— Activity —
Taking the line that contains "senza esitazioni il numero di emergenza" as the starting point, give again exactly every line up to and including the last line of the records below.

— Records drawn from a dataset —
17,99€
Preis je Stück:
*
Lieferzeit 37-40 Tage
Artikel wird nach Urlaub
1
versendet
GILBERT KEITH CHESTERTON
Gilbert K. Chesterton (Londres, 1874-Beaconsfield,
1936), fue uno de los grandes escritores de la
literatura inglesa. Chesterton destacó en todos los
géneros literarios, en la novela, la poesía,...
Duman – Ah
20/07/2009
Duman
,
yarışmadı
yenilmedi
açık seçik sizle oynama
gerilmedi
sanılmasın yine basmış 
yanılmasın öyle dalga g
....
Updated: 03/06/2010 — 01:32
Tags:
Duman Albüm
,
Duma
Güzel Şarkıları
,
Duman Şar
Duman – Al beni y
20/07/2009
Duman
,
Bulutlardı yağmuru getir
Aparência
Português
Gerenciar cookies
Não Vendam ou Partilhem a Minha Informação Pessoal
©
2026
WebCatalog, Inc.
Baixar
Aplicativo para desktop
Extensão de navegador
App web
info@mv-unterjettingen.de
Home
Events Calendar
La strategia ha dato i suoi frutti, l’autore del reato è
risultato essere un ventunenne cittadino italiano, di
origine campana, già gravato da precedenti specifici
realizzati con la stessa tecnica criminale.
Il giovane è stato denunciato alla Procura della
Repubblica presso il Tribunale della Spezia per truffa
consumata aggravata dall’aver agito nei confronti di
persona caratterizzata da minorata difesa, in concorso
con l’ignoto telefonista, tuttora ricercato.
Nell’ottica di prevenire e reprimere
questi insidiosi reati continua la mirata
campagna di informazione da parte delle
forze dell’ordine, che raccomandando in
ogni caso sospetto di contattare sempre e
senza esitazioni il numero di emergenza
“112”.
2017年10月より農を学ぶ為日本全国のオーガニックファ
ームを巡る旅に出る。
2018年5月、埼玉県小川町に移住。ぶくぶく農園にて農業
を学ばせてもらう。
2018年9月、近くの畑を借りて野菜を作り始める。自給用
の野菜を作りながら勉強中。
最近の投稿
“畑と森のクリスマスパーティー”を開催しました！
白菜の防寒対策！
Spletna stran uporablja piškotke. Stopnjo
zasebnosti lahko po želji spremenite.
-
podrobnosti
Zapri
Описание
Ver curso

— Final answer —
senza esitazioni il numero di emergenza
“112”.
2017年10月より農を学ぶ為日本全国のオーガニックファ
ームを巡る旅に出る。
2018年5月、埼玉県小川町に移住。ぶくぶく農園にて農業
を学ばせてもらう。
2018年9月、近くの畑を借りて野菜を作り始める。自給用
の野菜を作りながら勉強中。
最近の投稿
“畑と森のクリスマスパーティー”を開催しました！
白菜の防寒対策！
Spletna stran uporablja piškotke. Stopnjo
zasebnosti lahko po želji spremenite.
-
podrobnosti
Zapri
Описание
Ver curso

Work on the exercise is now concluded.